ASSIGNMENT:
Reproduce only what runs from the line containing "You are a GUI agent. The screenshot is 1504×827." to the line containing "[Facebook] (330, 619)" in the records below, inclusive. Keep it exact, and keep the pictures out.

RECORDS FOR THIS TASK:
##############################

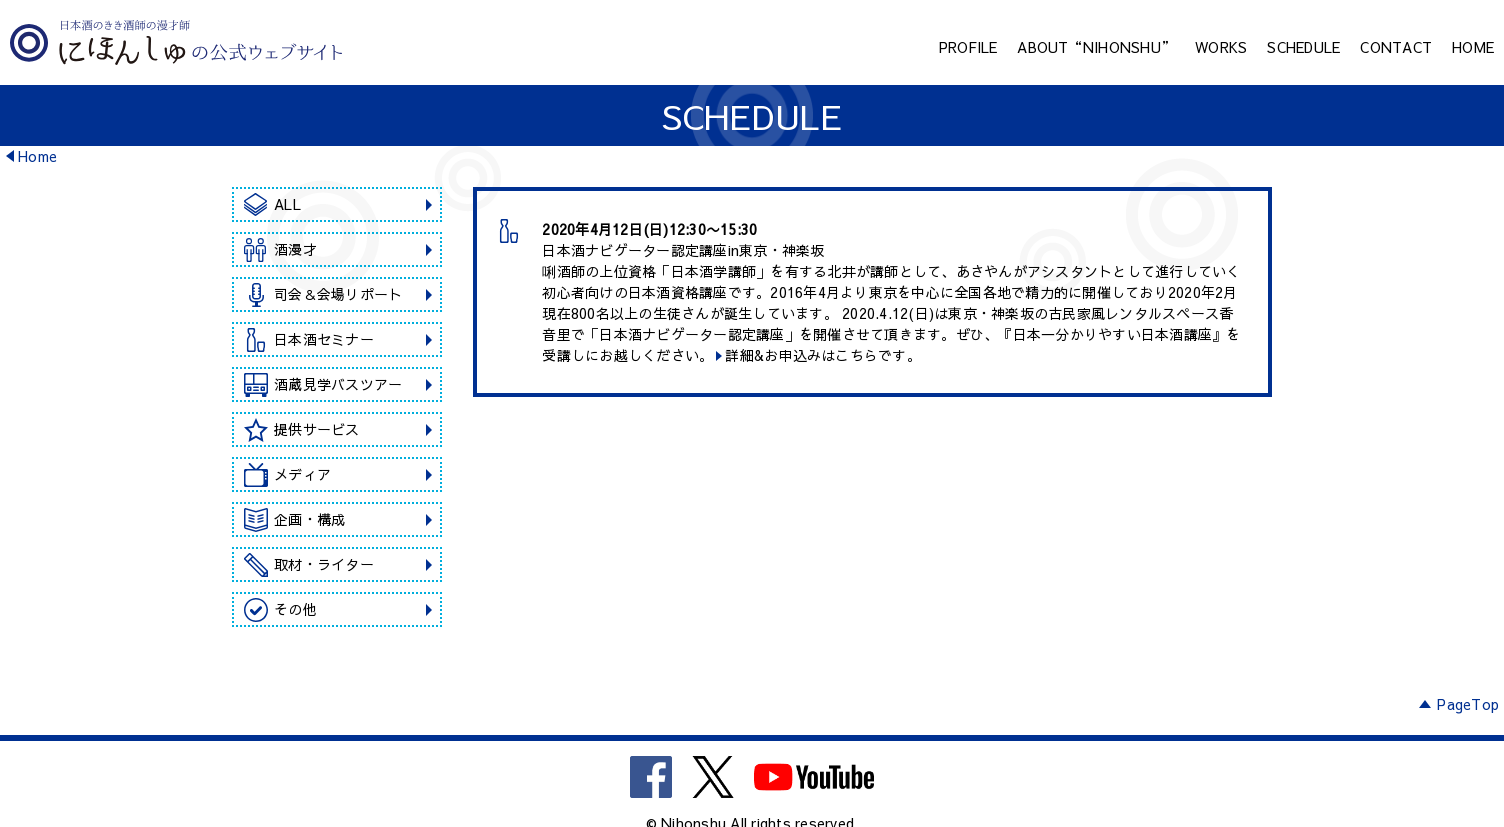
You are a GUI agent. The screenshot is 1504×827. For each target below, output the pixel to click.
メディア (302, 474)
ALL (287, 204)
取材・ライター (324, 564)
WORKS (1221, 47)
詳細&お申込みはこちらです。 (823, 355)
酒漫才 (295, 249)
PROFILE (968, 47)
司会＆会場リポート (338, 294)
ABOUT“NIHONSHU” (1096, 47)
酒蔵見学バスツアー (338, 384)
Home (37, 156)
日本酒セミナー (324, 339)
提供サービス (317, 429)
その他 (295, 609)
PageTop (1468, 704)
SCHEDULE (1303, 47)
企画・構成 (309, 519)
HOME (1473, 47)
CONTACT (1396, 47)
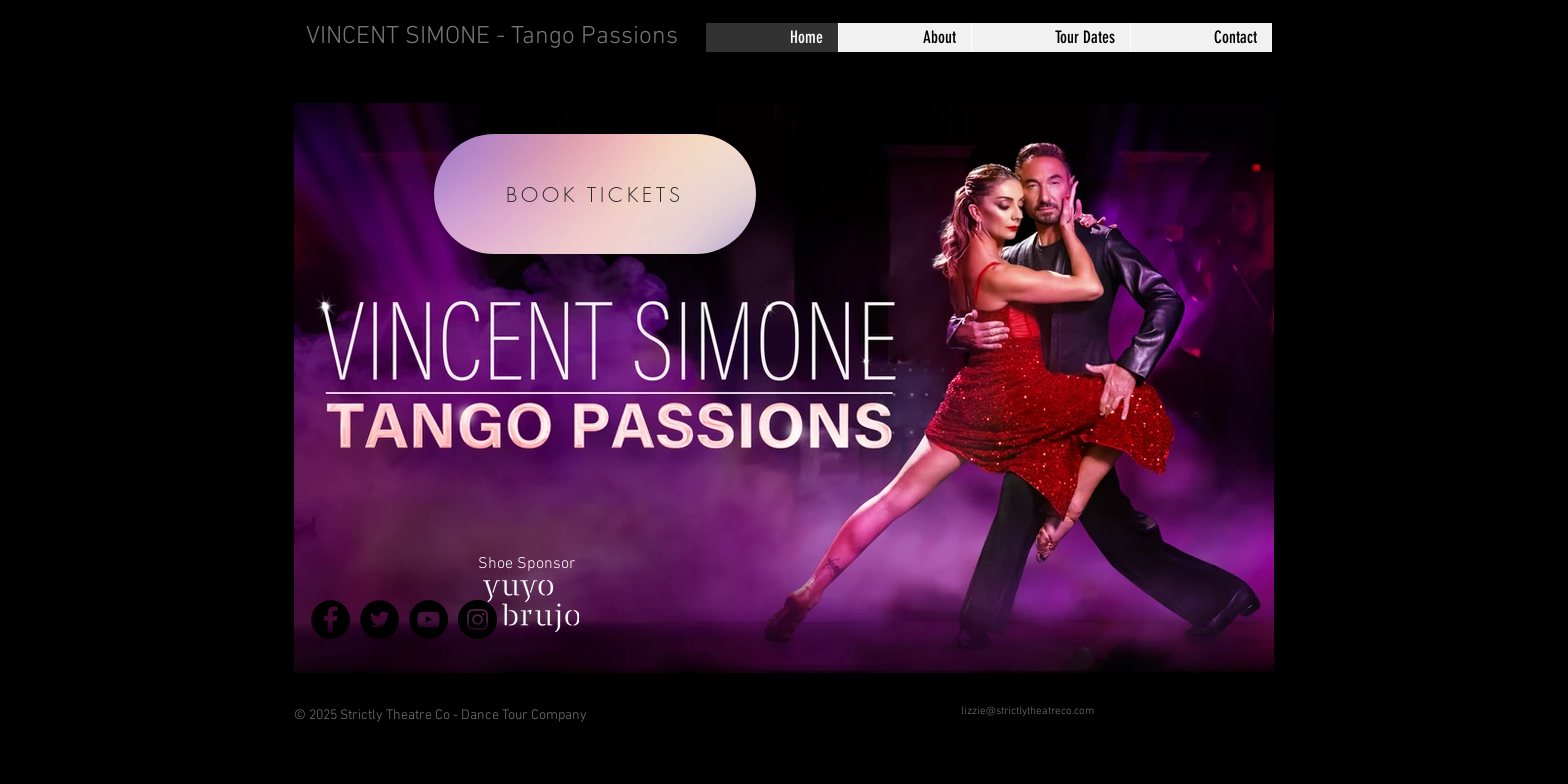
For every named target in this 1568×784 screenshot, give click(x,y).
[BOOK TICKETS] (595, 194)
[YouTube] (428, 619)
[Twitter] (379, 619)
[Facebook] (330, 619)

##############################

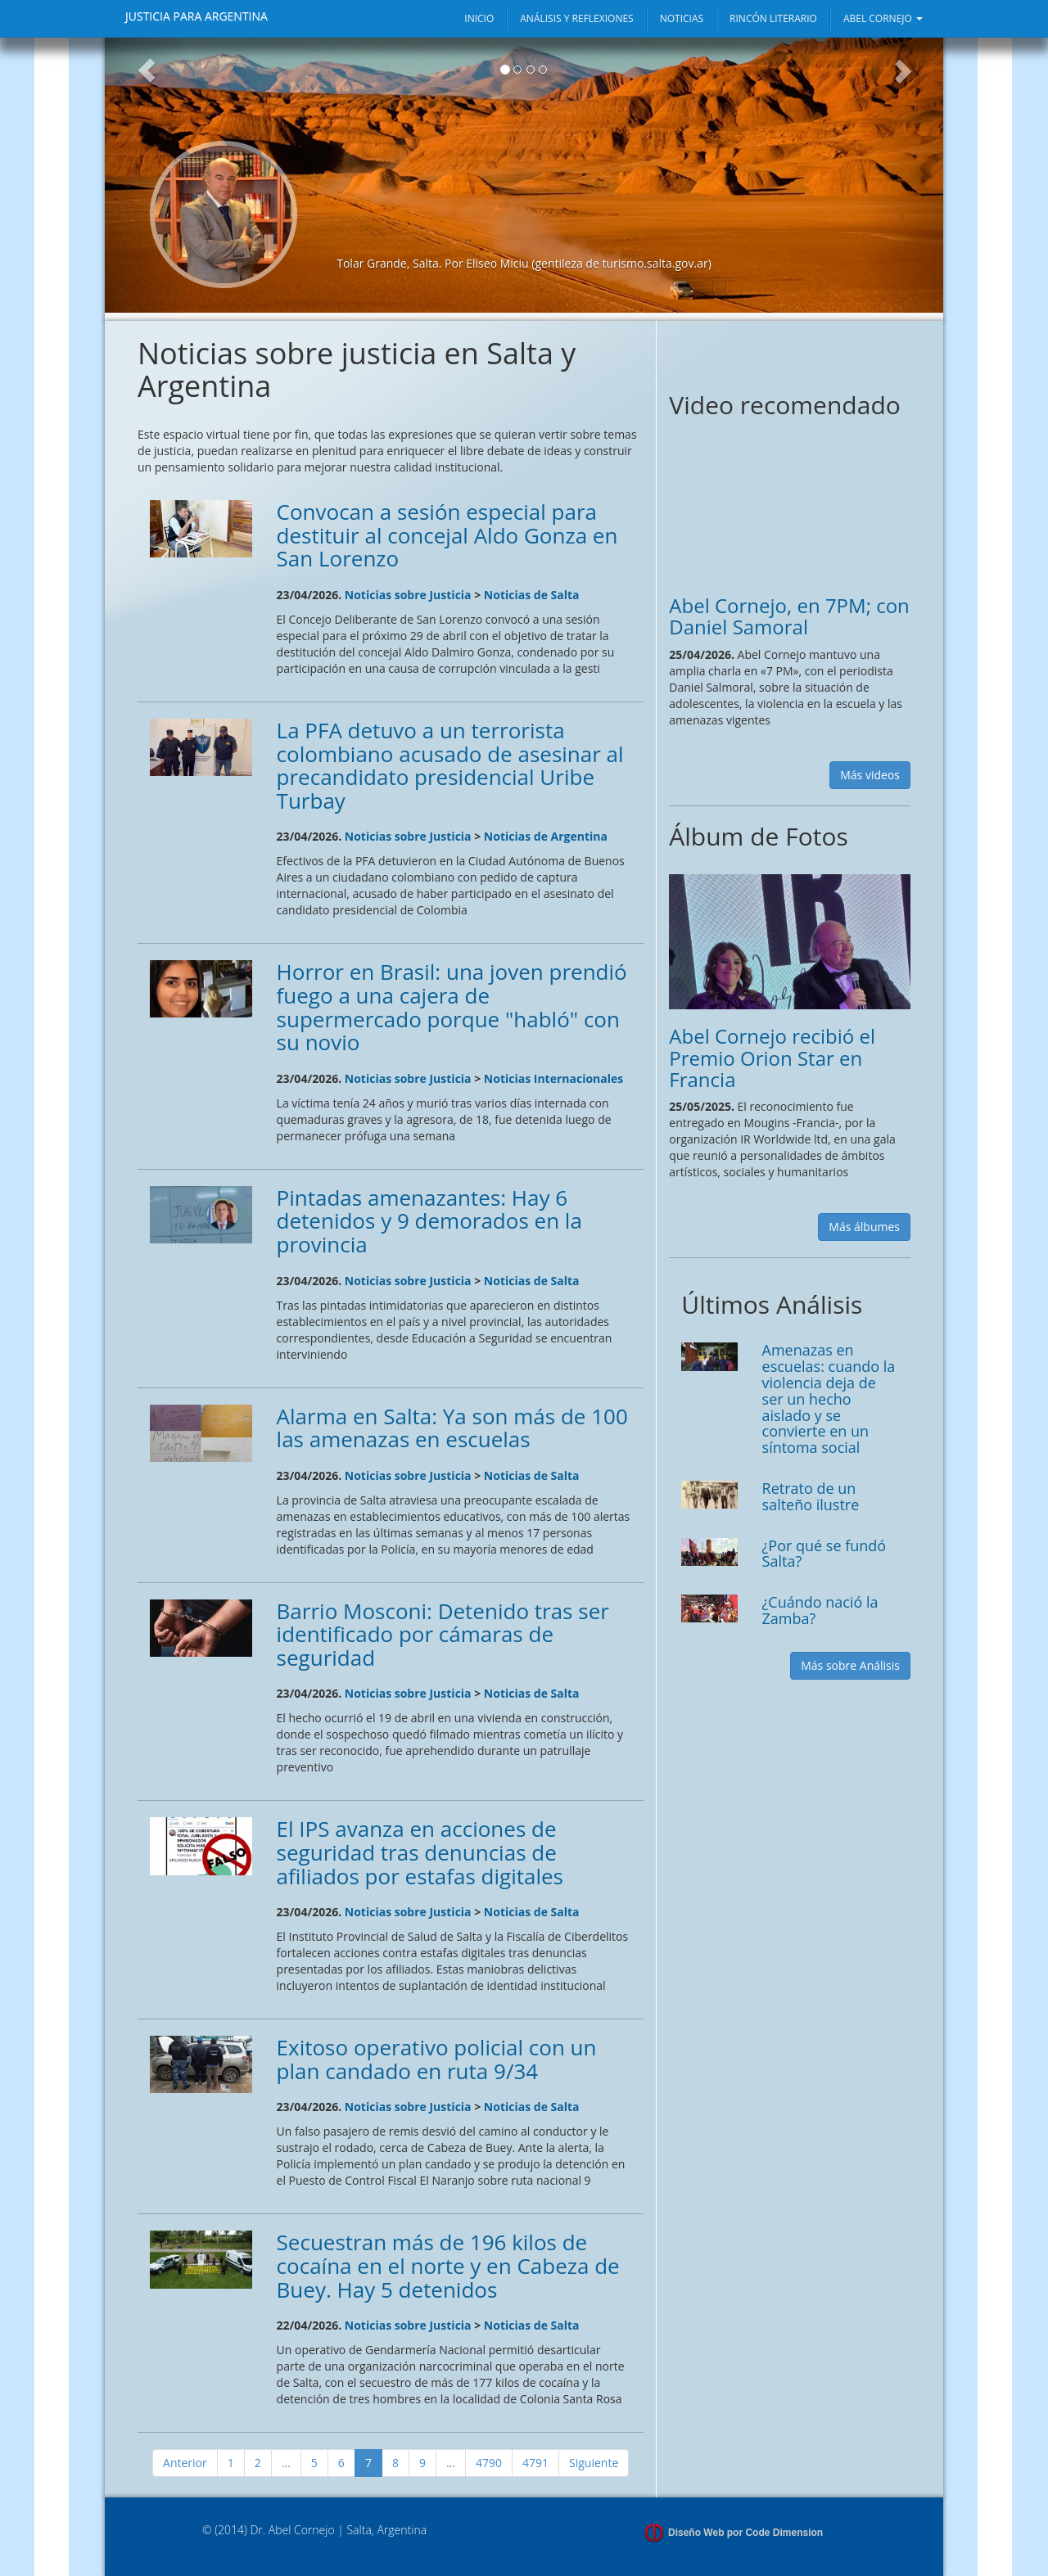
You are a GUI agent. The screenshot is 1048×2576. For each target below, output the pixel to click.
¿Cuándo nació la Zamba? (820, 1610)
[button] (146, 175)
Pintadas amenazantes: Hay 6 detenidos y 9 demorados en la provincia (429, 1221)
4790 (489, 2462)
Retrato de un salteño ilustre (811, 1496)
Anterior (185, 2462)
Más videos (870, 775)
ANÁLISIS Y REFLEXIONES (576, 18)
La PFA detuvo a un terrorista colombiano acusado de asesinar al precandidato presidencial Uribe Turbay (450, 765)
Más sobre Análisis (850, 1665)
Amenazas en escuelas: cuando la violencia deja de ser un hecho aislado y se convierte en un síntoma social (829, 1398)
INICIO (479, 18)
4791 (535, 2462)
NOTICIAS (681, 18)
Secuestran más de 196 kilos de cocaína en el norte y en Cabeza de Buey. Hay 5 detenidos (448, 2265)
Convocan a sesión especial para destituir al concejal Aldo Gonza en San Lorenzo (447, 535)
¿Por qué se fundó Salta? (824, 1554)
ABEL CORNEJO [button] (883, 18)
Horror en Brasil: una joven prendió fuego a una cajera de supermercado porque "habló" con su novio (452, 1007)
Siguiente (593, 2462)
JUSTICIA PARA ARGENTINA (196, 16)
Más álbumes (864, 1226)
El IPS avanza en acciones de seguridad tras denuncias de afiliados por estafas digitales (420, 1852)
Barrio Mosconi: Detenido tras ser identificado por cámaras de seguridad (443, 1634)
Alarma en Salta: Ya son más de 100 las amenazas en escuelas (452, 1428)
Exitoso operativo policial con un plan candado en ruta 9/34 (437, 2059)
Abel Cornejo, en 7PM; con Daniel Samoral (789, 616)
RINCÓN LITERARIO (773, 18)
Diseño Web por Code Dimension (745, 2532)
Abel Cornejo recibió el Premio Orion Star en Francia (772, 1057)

##############################

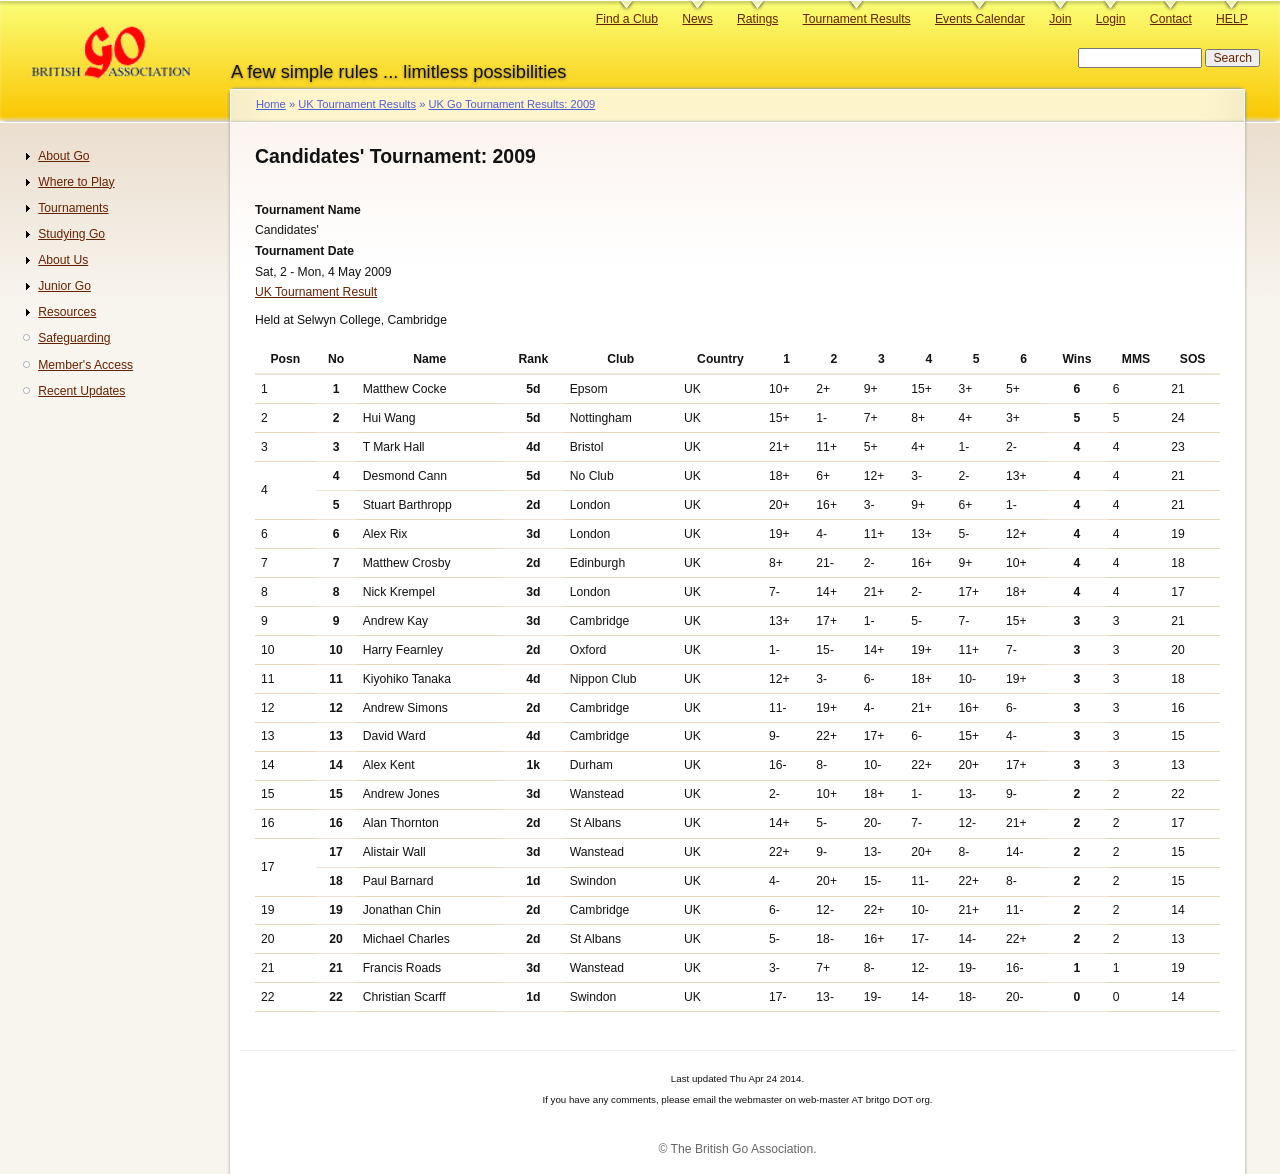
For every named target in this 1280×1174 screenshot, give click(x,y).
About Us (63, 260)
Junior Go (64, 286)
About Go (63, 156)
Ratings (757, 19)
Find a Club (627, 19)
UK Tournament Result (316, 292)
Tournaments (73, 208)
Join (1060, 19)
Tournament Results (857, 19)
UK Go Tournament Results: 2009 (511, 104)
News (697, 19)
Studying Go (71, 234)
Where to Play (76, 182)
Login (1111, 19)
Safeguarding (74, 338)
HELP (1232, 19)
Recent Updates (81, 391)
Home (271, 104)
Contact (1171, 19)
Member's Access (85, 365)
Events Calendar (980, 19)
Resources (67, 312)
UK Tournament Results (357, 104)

##############################

PROBLEM SOLUTION:
You are a GUI agent. The screenshot is 1504×827. For each target below, output the pixel to click.
メディア (302, 474)
ALL (287, 204)
取材・ライター (324, 564)
WORKS (1221, 47)
詳細&お申込みはこちらです。 (823, 355)
酒漫才 (295, 249)
PROFILE (968, 47)
司会＆会場リポート (338, 294)
ABOUT“NIHONSHU” (1096, 47)
酒蔵見学バスツアー (338, 384)
Home (37, 156)
日本酒セミナー (324, 339)
提供サービス (317, 429)
その他 (295, 609)
PageTop (1468, 704)
SCHEDULE (1303, 47)
企画・構成 (309, 519)
HOME (1473, 47)
CONTACT (1396, 47)
For every named target in this 1568×784 screenshot, give click(x,y).
[BOOK TICKETS] (595, 194)
[YouTube] (428, 619)
[Twitter] (379, 619)
[Facebook] (330, 619)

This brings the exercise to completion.